Edel Assanti, London | June 5 – August 14, 2026
Edel Assanti announced Dale Lewis’s return to London with these words: “The artist’s fourth exhibition with the gallery and his first solo show in London in five years.” After a five-year hiatus, this statement sounds dry and neutral. But when you look at the paintings, you understand just how much has been packed into those five years.
Lewis is a well-known voice for his large-scale figurative paintings—intertwining class reality, East London, and daily life with the compositional frameworks of the Old Masters. But this time is different. The exhibition press release states it clearly: the works are crafted not with “sardonic wit” and dark humor, but with an intimate simplicity. His previous works used to present us with a caricature; these paintings speak of themselves.
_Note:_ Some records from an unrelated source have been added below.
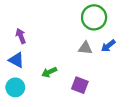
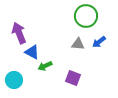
purple arrow: (21, 36) -> (19, 33), size x1.5
blue triangle: (16, 60) -> (32, 52), moved

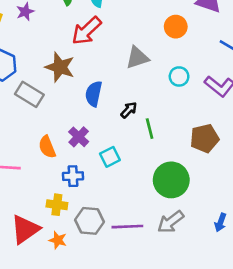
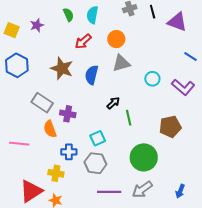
orange circle: (176, 27) -> (116, 39), moved
red arrow: (87, 31) -> (83, 41), size x0.7
gray rectangle: (29, 94) -> (42, 103), moved
blue semicircle: (94, 94) -> (92, 75), moved
purple cross: (79, 137) -> (68, 114), moved, turned -35
gray hexagon: (89, 221) -> (95, 163), moved

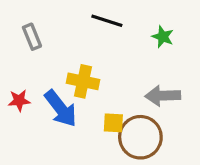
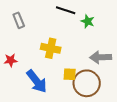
green star: (163, 37) -> (88, 21), moved
blue arrow: (61, 109) -> (37, 81), moved

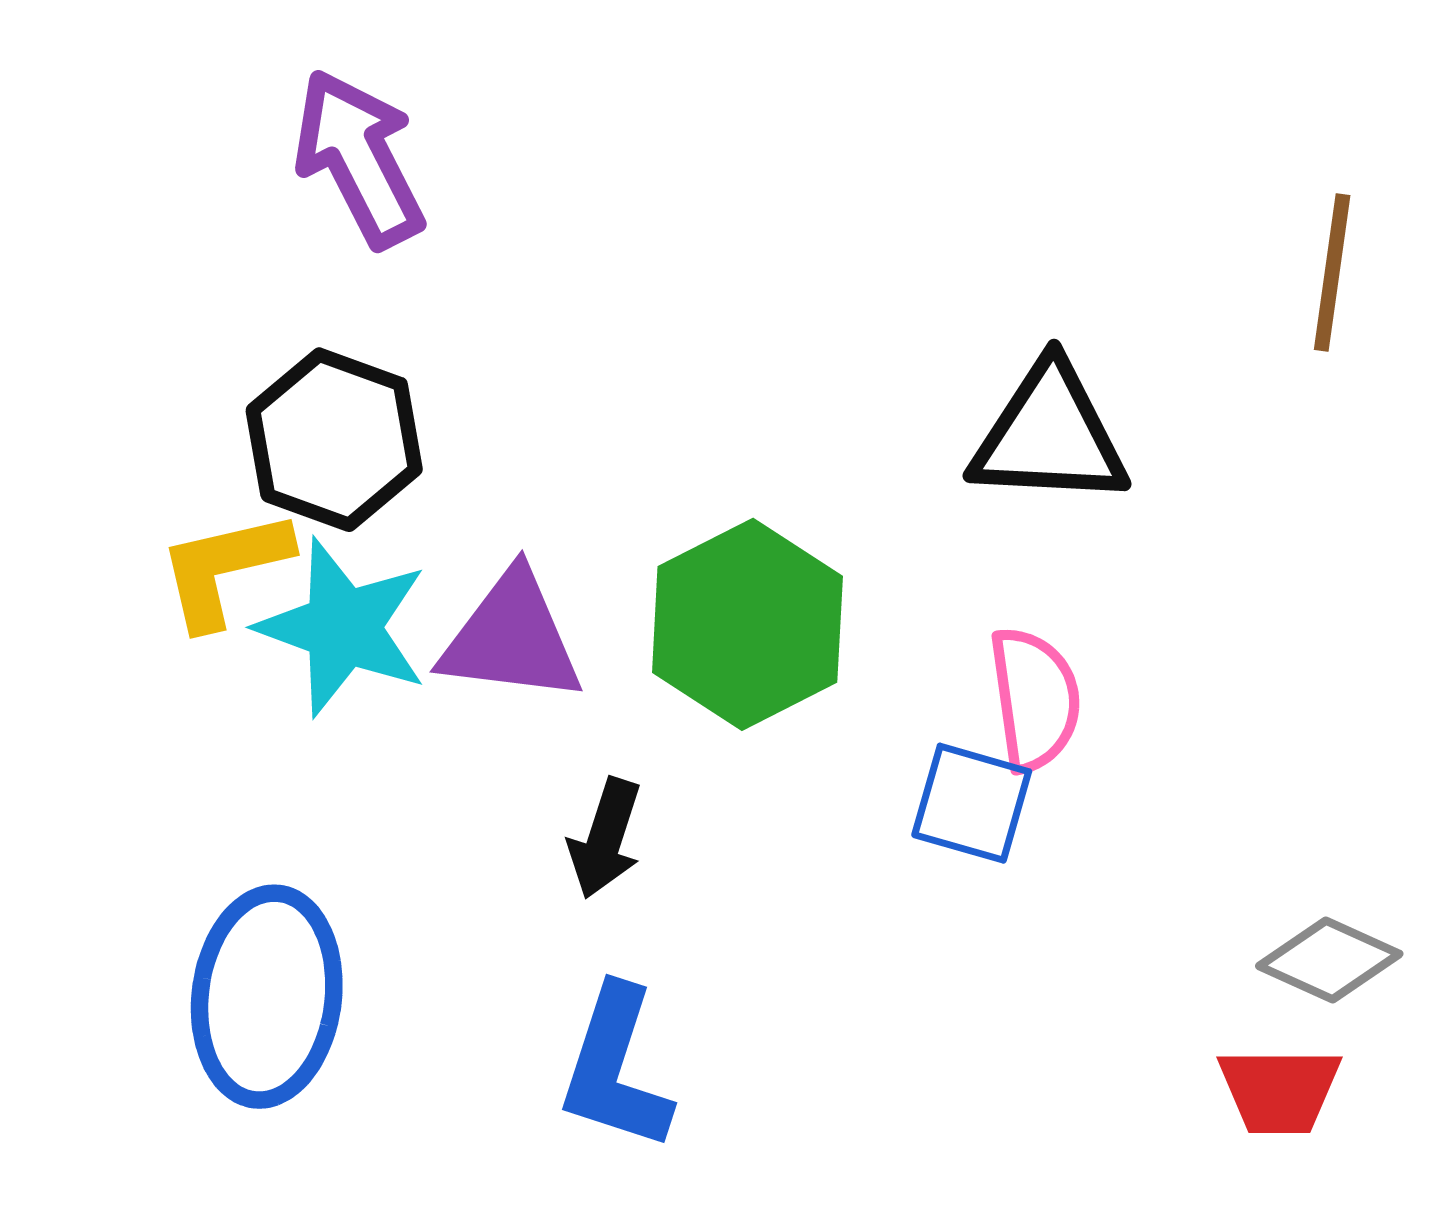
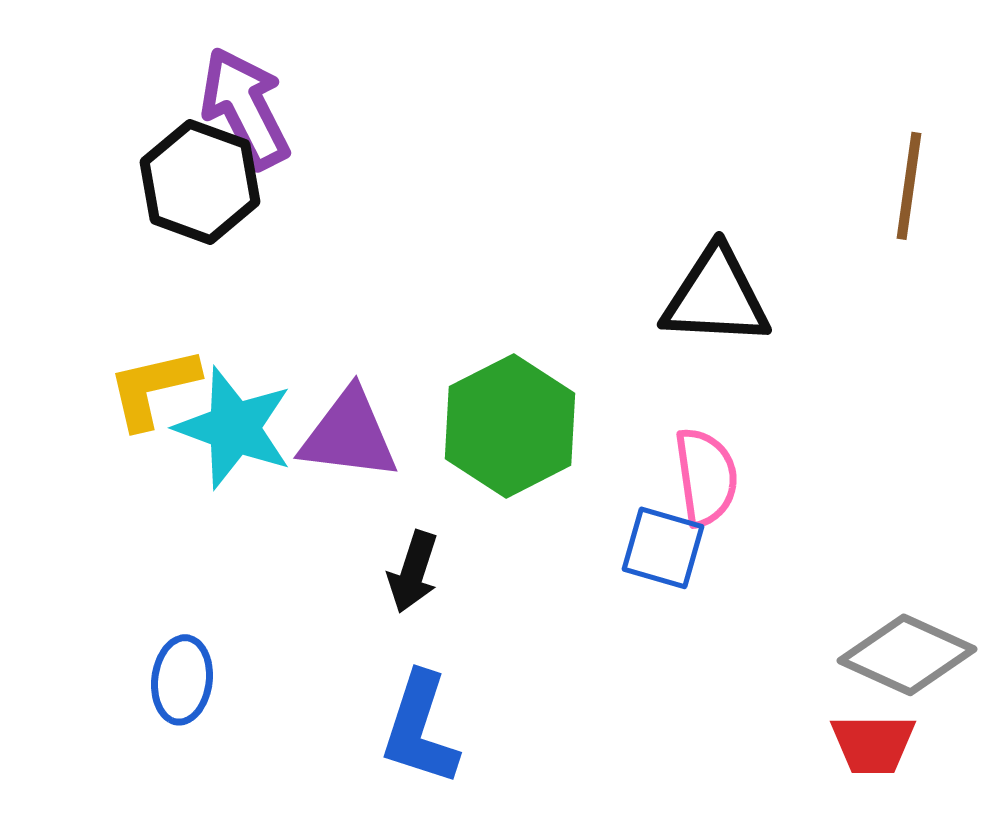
black hexagon: (334, 440) -> (200, 182), moved
gray diamond: (1329, 960) -> (907, 655), size x1.4
blue ellipse: (267, 997) -> (182, 680), size x0.6

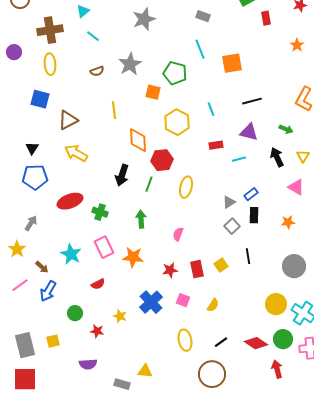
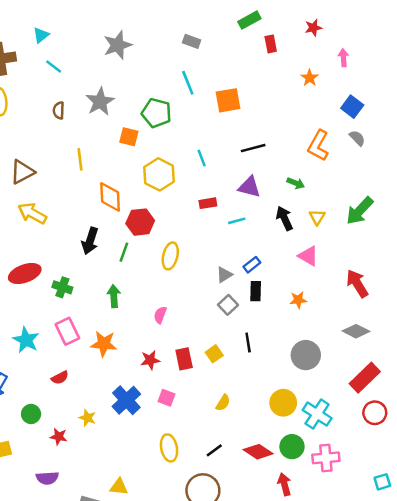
brown semicircle: (97, 71) -> (59, 110), turned 112
yellow semicircle: (213, 305) -> (223, 403), moved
The subject matter: his late grandfather, family friends, the father of a former lover, Lewis himself. Each portrait is a gesture that brings the private into existence within the public sphere. And out of those gestures emerges a familiar Britain: frantic rage, weariness, despondency. But this time, it is a Britain viewed from the inside.
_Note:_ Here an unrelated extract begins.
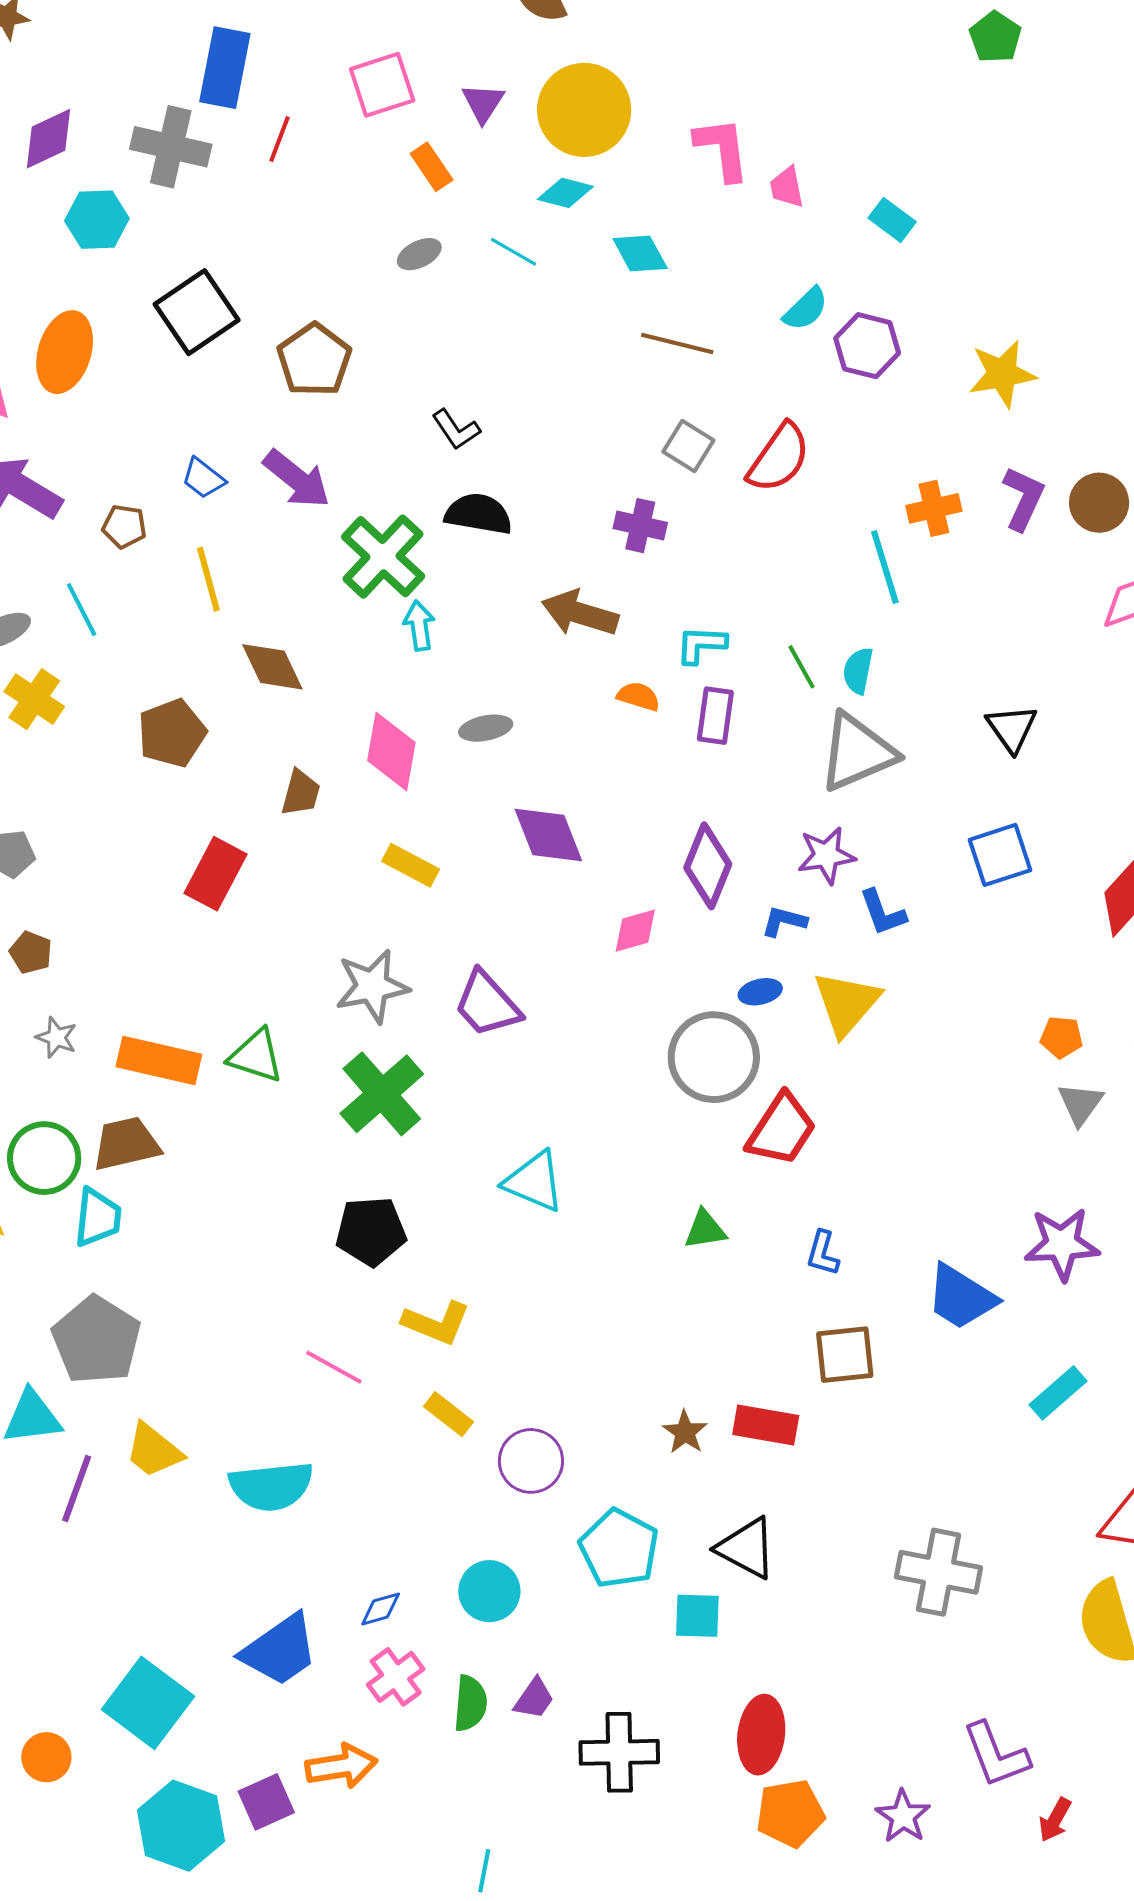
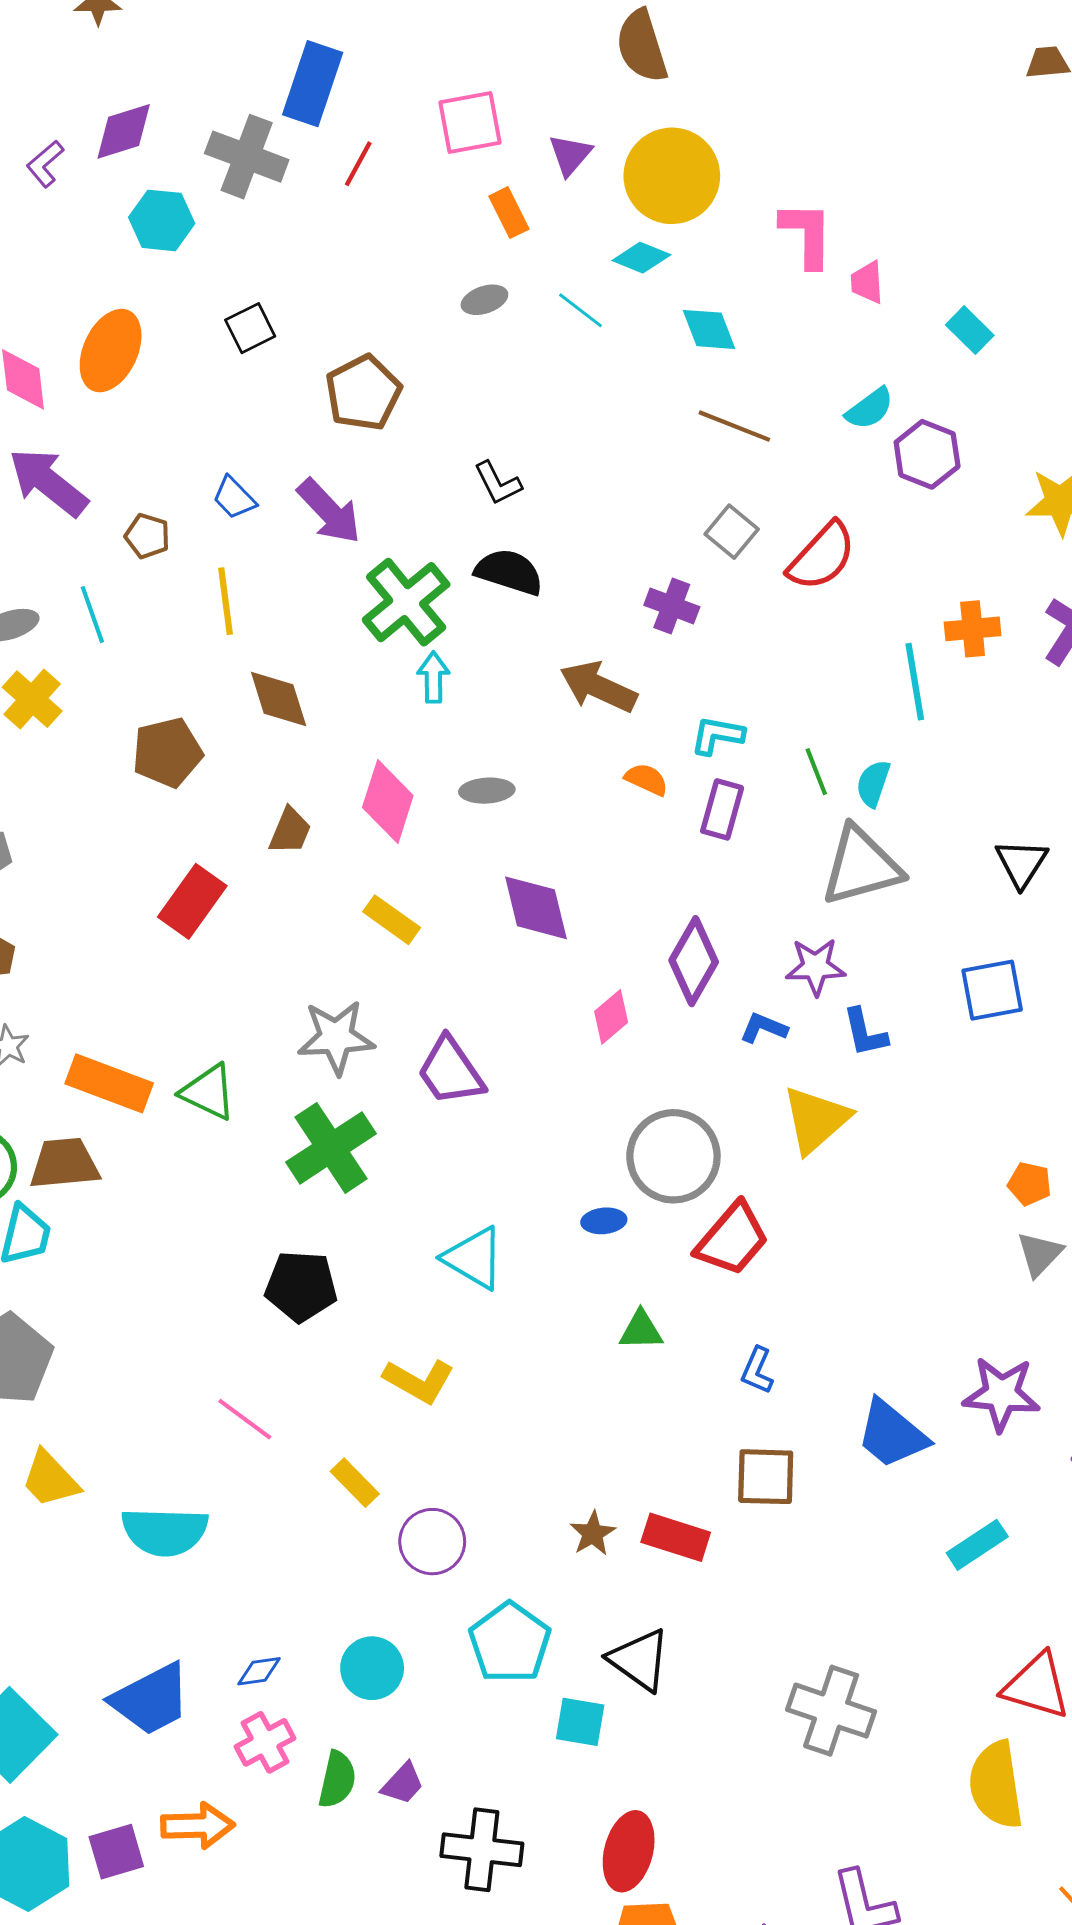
black square: (197, 312) -> (250, 328), size x0.6
pink diamond: (635, 931) -> (611, 1017), turned -32
blue ellipse: (760, 992) -> (604, 1221), moved
yellow L-shape: (436, 1323) -> (419, 1381), moved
The standout work is Horizon (2025). Lewis says the following about this painting:
“It can also be read as an abstract landscape or a horizon line—individuals or groups, the dead or the living, as organic matter we are all part of that line.”
In other words, this is not a catalogue of portraits, but a collective mourning. A sifting of a nation, of everyday people, of invisible lives.
Illusions are lost. And sometimes, within that loss, the real thing finally becomes visible.